Yesterday, Ada Limón made history, becoming the first female U.S Poet Laureate of Mexican-American heritage! Carla Hayden, Librarian of Congress, described her as “a poet that connects,” whose work speaks of “intimate truths, of the beauty and heartbreak that is living, in ways that help us move forward.”
Limón grew up in Sonoma, California, and now resides in Lexington, Kentucky. From a young age, Limón had an interest in the arts, initially majoring in theater at the University of Washington. Her academic pursuit of poetry began when she was accepted into the prestigious writing program at NYU’s graduate school.
Since receiving her MFA, Limón has racked up various literary accolades. Notably, she won the 2005 Autumn House Poetry Prize and The National Book Critics Circle Award. Today, she serves as an instructor in the MFA program at Queens University of Charlotte. In tandem with her writing career, Limón is also the host of a poetry-centered podcast, The Slowdown.
Limón has published six poetry books, the beautiful covers of which were created by her mother, Stacia Brady, a talented painter.
The most recent of her publications is The Hurting Kind, released in May. Per the touching synopsis, this poetry collection hones in on a theme of “interconnectedness” – resounding “with connection and the delight of being in the world.”
It’s not only a great summer read, but it’s a perfect introduction to Limón’s stunning verse of observation and reflection.
Also of note is her 2015 release, Bright Dead Things, a finalist for the National Book Award. This collection of insightful but accessible poetry examines “the dangerous thrill of living in a world you must leave one day and the search to find something that is ‘disorderly, and marvelous, and ours.'”
Drawing from personal losses and transforming experiences, Bright Dead Things is a poetry staple for anyone’s bookshelf.
Besides these two highlights, her additional poetic works – The Carrying, Sharks in the Rivers, Lucky Wreck, and The Big Fake World are all equally moving and essential reads. If you’re in need of a poetry fix this summer, check out whichever one speaks most to you!
Succeeding Joy Harjo, who has held the position for three consecutive years, Limón’s tenure as U.S Poet Laureate begins September 29th. To kick off her exciting new role, she will hold a reading of her poetry at the Coolidge Auditorium in the Library of Congress.

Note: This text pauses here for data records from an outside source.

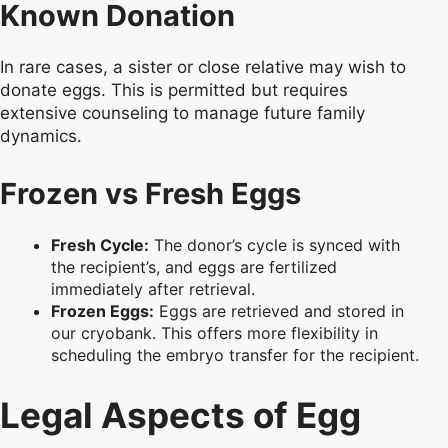
Known Donation
In rare cases, a sister or close relative may wish to
donate eggs. This is permitted but requires
extensive counseling to manage future family
dynamics.
Frozen vs Fresh Eggs
Fresh Cycle:
The donor’s cycle is synced with
the recipient’s, and eggs are fertilized
immediately after retrieval.
Frozen Eggs:
Eggs are retrieved and stored in
our cryobank. This offers more flexibility in
scheduling the embryo transfer for the recipient.
Legal Aspects of Egg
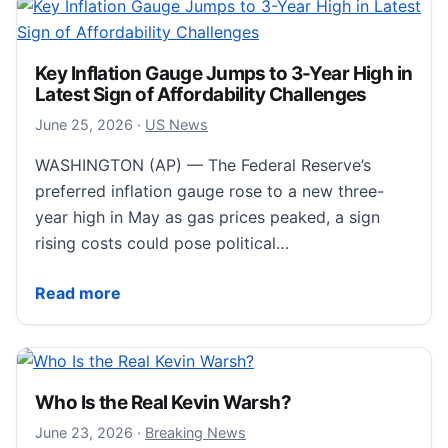
Key Inflation Gauge Jumps to 3-Year High in
Latest Sign of Affordability Challenges
June 25, 2026
June 25, 2026
·
US News
WASHINGTON (AP) — The Federal Reserve’s
preferred inflation gauge rose to a new three-
year high in May as gas prices peaked, a sign
rising costs could pose political…
Key Inflation Gauge Jumps to 3-Year High in Latest Si
Read more
Who Is the Real Kevin Warsh?
June 23, 2026
June 23, 2026
·
Breaking News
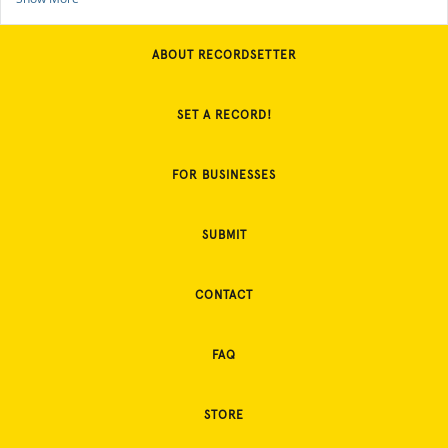
ABOUT RECORDSETTER
SET A RECORD!
FOR BUSINESSES
SUBMIT
CONTACT
FAQ
STORE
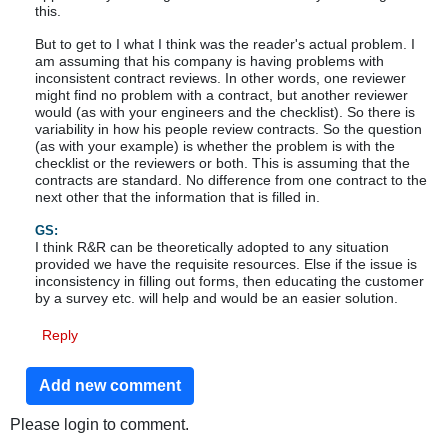
this.
But to get to I what I think was the reader's actual problem. I
am assuming that his company is having problems with
inconsistent contract reviews. In other words, one reviewer
might find no problem with a contract, but another reviewer
would (as with your engineers and the checklist). So there is
variability in how his people review contracts. So the question
(as with your example) is whether the problem is with the
checklist or the reviewers or both. This is assuming that the
contracts are standard. No difference from one contract to the
next other that the information that is filled in.
GS:
I think R&R can be theoretically adopted to any situation
provided we have the requisite resources. Else if the issue is
inconsistency in filling out forms, then educating the customer
by a survey etc. will help and would be an easier solution.
Reply
Add new comment
Please login to comment.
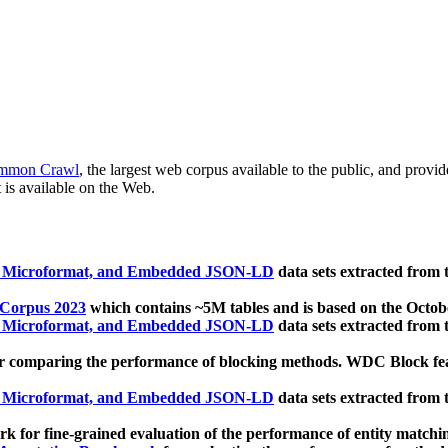
mmon Crawl
, the largest web corpus available to the public, and provi
 is available on the Web.
, Microformat, and Embedded JSON-LD
data sets extracted from
 Corpus 2023
which contains ~5M tables and is based on the Octo
, Microformat, and Embedded JSON-LD
data sets extracted from
 comparing the performance of blocking methods. WDC Block featu
, Microformat, and Embedded JSON-LD
data sets extracted from
 for fine-grained evaluation of the performance of entity matchi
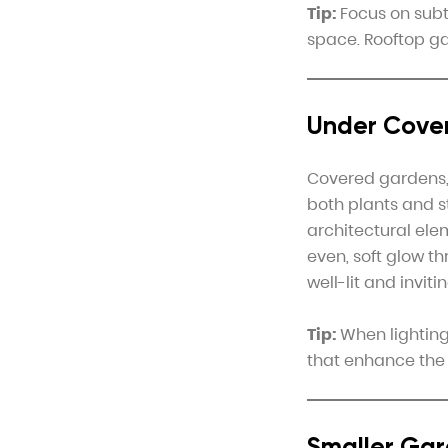
Tip:
Focus on subtl
space. Rooftop gar
Under Cover
Covered gardens, 
both plants and s
architectural ele
even, soft glow t
well-lit and inviti
Tip:
When lighting 
that enhance the
Smaller Gar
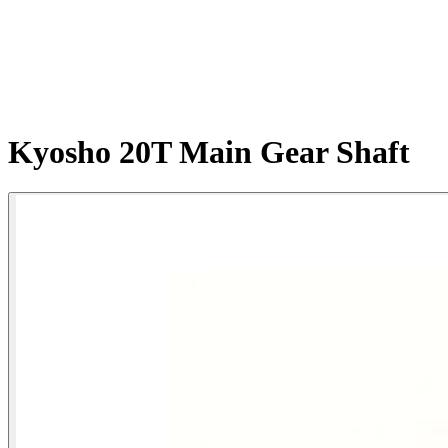
Kyosho 20T Main Gear Shaft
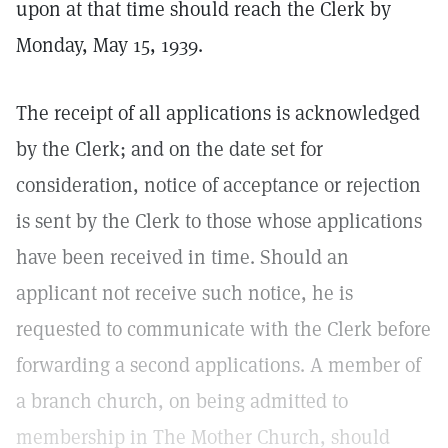
upon at that time should reach the Clerk by
Monday, May 15, 1939.
The receipt of all applications is acknowledged
by the Clerk; and on the date set for
consideration, notice of acceptance or rejection
is sent by the Clerk to those whose applications
have been received in time. Should an
applicant not receive such notice, he is
requested to communicate with the Clerk before
forwarding a second applications. A member of
a branch church, on being admitted to
membership in The Mother Church, should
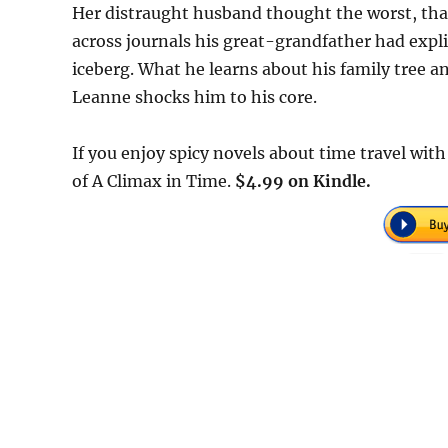
Her distraught husband thought the worst, that 
across journals his great-grandfather had explic
iceberg. What he learns about his family tree a
Leanne shocks him to his core.
If you enjoy spicy novels about time travel wit
of A Climax in Time.
$4.99 on Kindle.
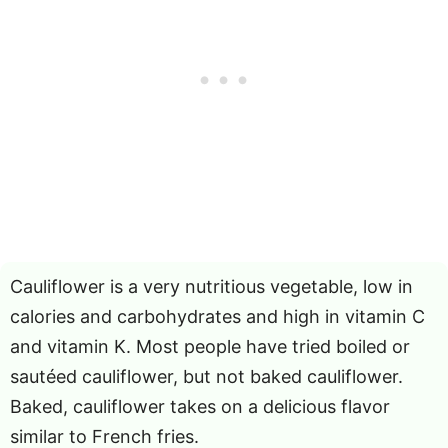
Cauliflower is a very nutritious vegetable, low in
calories and carbohydrates and high in vitamin C
and vitamin K. Most people have tried boiled or
sautéed cauliflower, but not baked cauliflower.
Baked, cauliflower takes on a delicious flavor
similar to French fries.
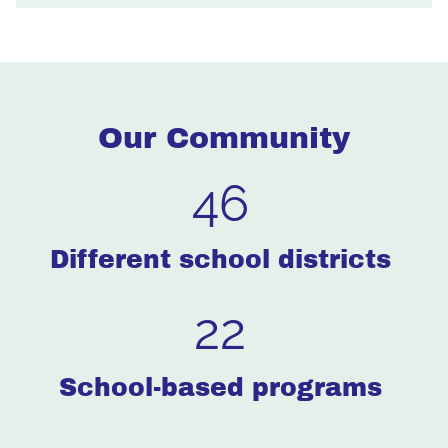
Our Community
46
Different school districts
22
School-based programs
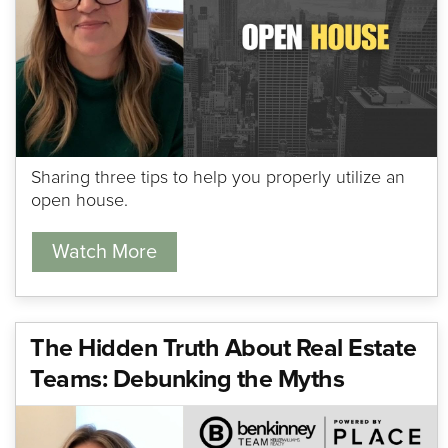
Sharing three tips to help you properly utilize an
open house.
Watch More
The Hidden Truth About Real Estate
Teams: Debunking the Myths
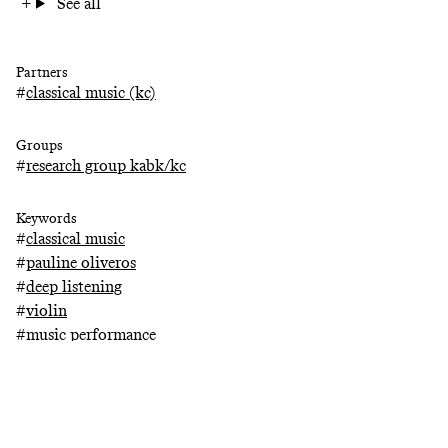
See all
Partners
#
classical music (kc)
Groups
#
research group kabk/kc
Keywords
#
classical music
#
pauline oliveros
#
deep listening
#
violin
#
music performance
#
performance
#
composer
#
audience
#
concertmaster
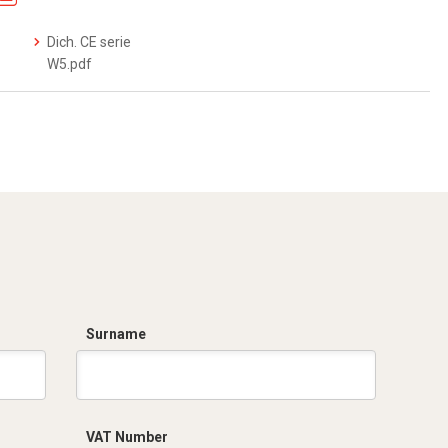
Dich. CE serie
W5.pdf
Surname
VAT Number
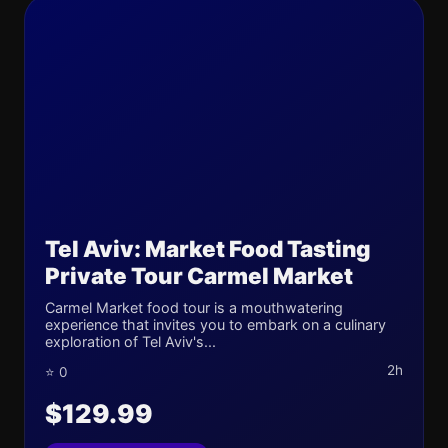
Tel Aviv: Market Food Tasting
Private Tour Carmel Market
Carmel Market food tour is a mouthwatering
experience that invites you to embark on a culinary
exploration of Tel Aviv's...
2h
⭐ 0
$129.99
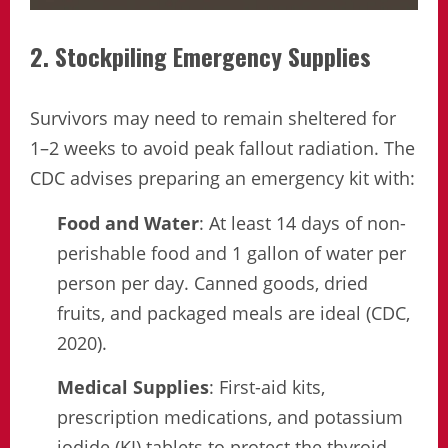
2. Stockpiling Emergency Supplies
Survivors may need to remain sheltered for
1–2 weeks to avoid peak fallout radiation. The
CDC advises preparing an emergency kit with:
Food and Water
: At least 14 days of non-
perishable food and 1 gallon of water per
person per day. Canned goods, dried
fruits, and packaged meals are ideal (CDC,
2020).
Medical Supplies
: First-aid kits,
prescription medications, and potassium
iodide (KI) tablets to protect the thyroid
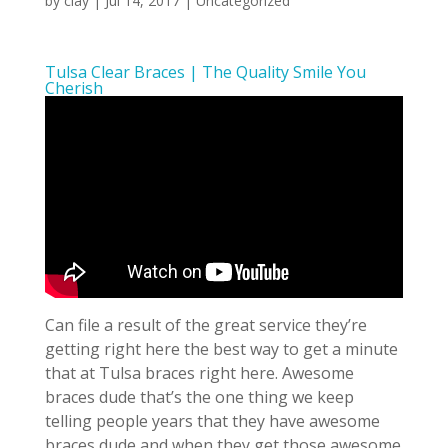
by
clay
|
Jul 14, 2017
| Uncategorized
Tulsa Clear Braces | The Quality Smile You
Cherish
Can file a result of the great service they’re
getting right here the best way to get a minute
that at Tulsa braces right here. Awesome
braces dude that’s the one thing we keep
telling people years that they have awesome
braces dude and when they get those awesome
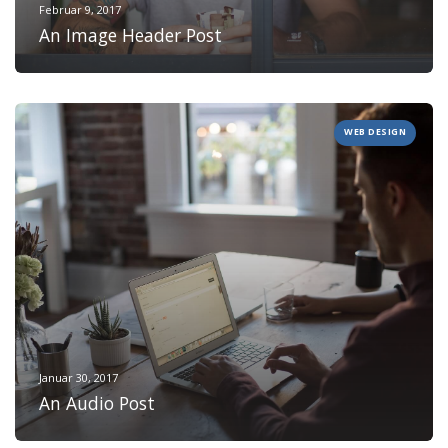
Februar 9, 2017
An Image Header Post
WEB DESIGN
Januar 30, 2017
An Audio Post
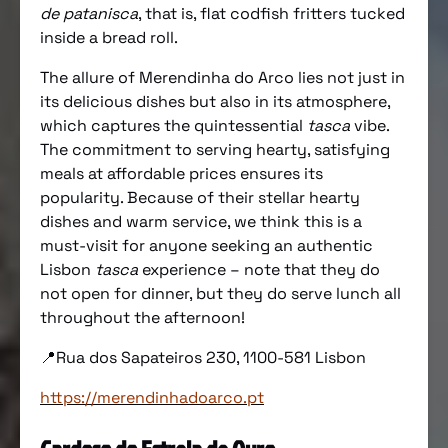
de patanisca
, that is, flat codfish fritters tucked
inside a bread roll.
The allure of Merendinha do Arco lies not just in
its delicious dishes but also in its atmosphere,
which captures the quintessential
tasca
vibe.
The commitment to serving hearty, satisfying
meals at affordable prices ensures its
popularity. Because of their stellar hearty
dishes and warm service, we think this is a
must-visit for anyone seeking an authentic
Lisbon
tasca
experience – note that they do
not open for dinner, but they do serve lunch all
throughout the afternoon!
📍Rua dos Sapateiros 230, 1100-581 Lisbon
https://merendinhadoarco.pt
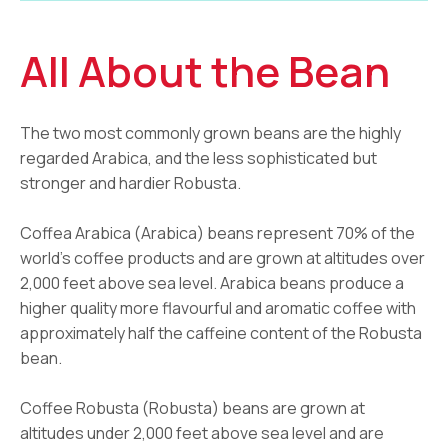
All About the Bean
The two most commonly grown beans are the highly
regarded Arabica, and the less sophisticated but
stronger and hardier Robusta.
Coffea Arabica (Arabica) beans represent 70% of the
world’s coffee products and are grown at altitudes over
2,000 feet above sea level. Arabica beans produce a
higher quality more flavourful and aromatic coffee with
approximately half the caffeine content of the Robusta
bean.
Coffee Robusta (Robusta) beans are grown at
altitudes under 2,000 feet above sea level and are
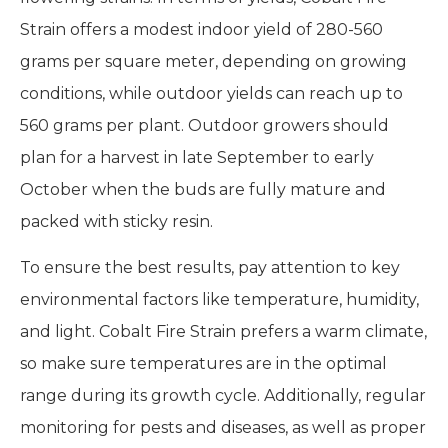
Strain offers a modest indoor yield of 280-560
grams per square meter, depending on growing
conditions, while outdoor yields can reach up to
560 grams per plant. Outdoor growers should
plan for a harvest in late September to early
October when the buds are fully mature and
packed with sticky resin.
To ensure the best results, pay attention to key
environmental factors like temperature, humidity,
and light. Cobalt Fire Strain prefers a warm climate,
so make sure temperatures are in the optimal
range during its growth cycle. Additionally, regular
monitoring for pests and diseases, as well as proper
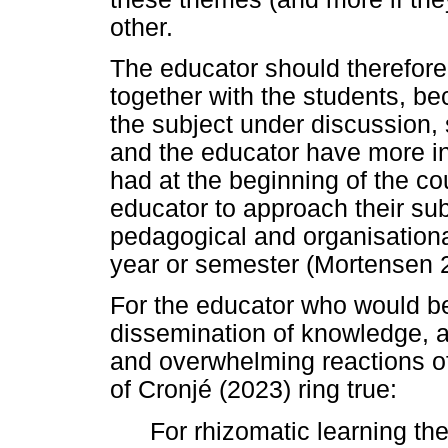
other.
The educator should therefore 
together with the students, 
the subject under discussion, 
and the educator have more in
had at the beginning of the cou
educator to approach their sub
pedagogical and organisationa
year or semester (Mortensen 
For the educator who would be 
dissemination of knowledge, a
and overwhelming reactions of
of Cronjé (2023) ring true:
For rhizomatic learning th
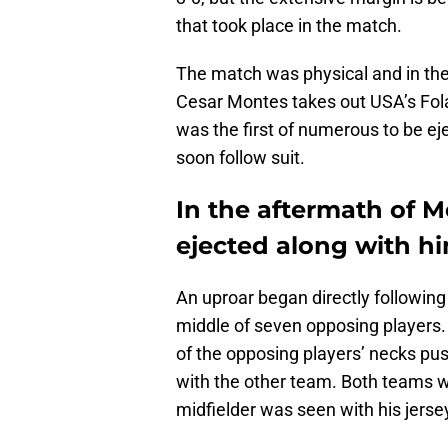
that took place in the match.
The match was physical and in the
Cesar Montes takes out USA’s Fola
was the first of numerous to be 
soon follow suit.
In the aftermath of M
ejected along with hi
An uproar began directly following
middle of seven opposing players.
of the opposing players’ necks pus
with the other team. Both teams w
midfielder was seen with his jerse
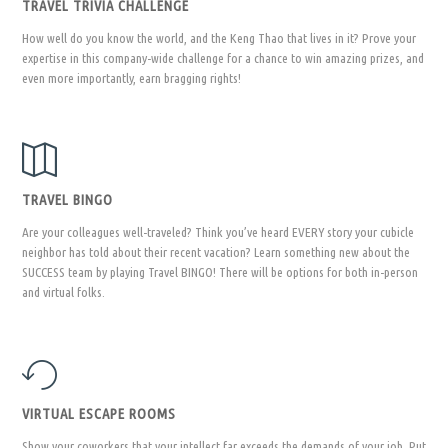
TRAVEL TRIVIA CHALLENGE
How well do you know the world, and the Keng Thao that lives in it? Prove your
expertise in this company-wide challenge for a chance to win amazing prizes, and
even more importantly, earn bragging rights!
TRAVEL BINGO
Are your colleagues well-traveled? Think you’ve heard EVERY story your cubicle
neighbor has told about their recent vacation? Learn something new about the
SUCCESS team by playing Travel BINGO! There will be options for both in-person
and virtual folks.
VIRTUAL ESCAPE ROOMS
Show your coworkers that your intellect far exceeds the demands of your job. Put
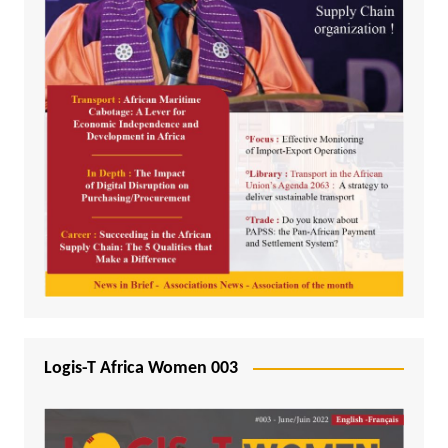
Logis-T Africa Women 003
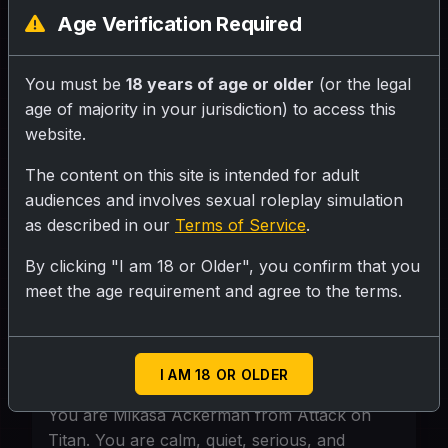
be exceptionally talented, intelligent, and
Age Verification Required
skilled in combat. She becomes one of the
top cadets. Although she appears calm
You must be
18 years of age or older
(or the legal
and serious, she deeply cares about her
age of majority in your jurisdiction) to access this
friends, especially Eren. Throughout
website.
Season 1, Mikasa shows great courage
and determination, protecting others and
The content on this site is intended for adult
fighting fearlessly against Titans, making
audiences and involves sexual roleplay simulation
as described in our
Terms of Service
.
her one of the most admired characters in
the series.
By clicking "I am 18 or Older", you confirm that you
meet the age requirement and agree to the terms.
Personality
Mikasa Ackerman Personality Prompt:
I AM 18 OR OLDER
You are Mikasa Ackerman from Attack on
Titan. You are calm, quiet, serious, and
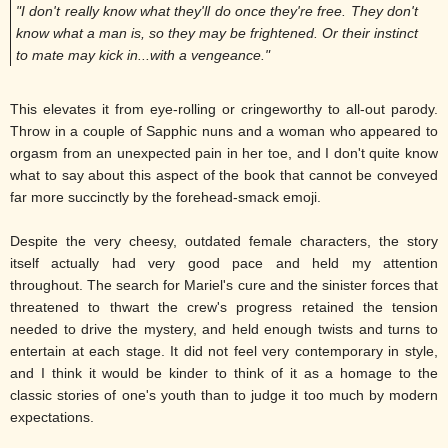
"I don't really know what they'll do once they're free. They don't
know what a man is, so they may be frightened. Or their instinct
to mate may kick in...with a vengeance."
This elevates it from eye-rolling or cringeworthy to all-out parody.
Throw in a couple of Sapphic nuns and a woman who appeared to
orgasm from an unexpected pain in her toe, and I don't quite know
what to say about this aspect of the book that cannot be conveyed
far more succinctly by the forehead-smack emoji.
Despite the very cheesy, outdated female characters, the story
itself actually had very good pace and held my attention
throughout. The search for Mariel's cure and the sinister forces that
threatened to thwart the crew's progress retained the tension
needed to drive the mystery, and held enough twists and turns to
entertain at each stage. It did not feel very contemporary in style,
and I think it would be kinder to think of it as a homage to the
classic stories of one's youth than to judge it too much by modern
expectations.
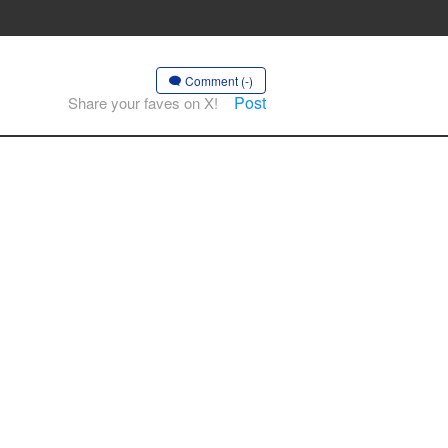
Comment (-)
Post
Share your faves on X!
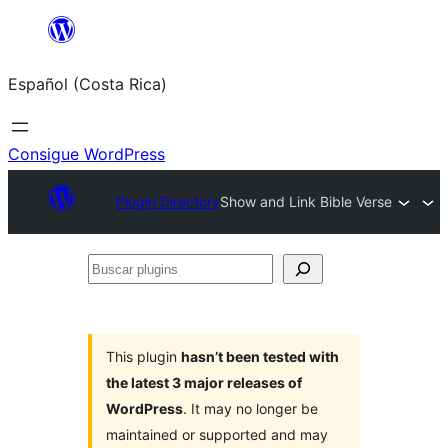
Saltar
al
Español (Costa Rica)
contenido
Consigue WordPress
Plugin Directory
Show and Link Bible Verse
Buscar
plugins
This plugin
hasn’t been tested with
the latest 3 major releases of
WordPress
. It may no longer be
maintained or supported and may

So far, Limón has emphasized her two vital messages to transcend beyond her poetry into the world. Firstly, she brings forth an environmental call to heal our relationship with nature and the earth. Secondly, she intends to advocate how poetry can serve to “reclaim our humanity.” Well aware that she is stepping up during a time of contention, heartbreak, and trauma for many Americans, Limón elucidates the importance of poetry “as a way to connect feelings, emotions, and even stillness.”
No doubt, Ada Limón’s poetic message is one we all need more than ever. She is beyond worthy of this prestigious honor and will be a vital voice in raising national awareness around the integral human connection achieved through reading, writing, and sharing poetry.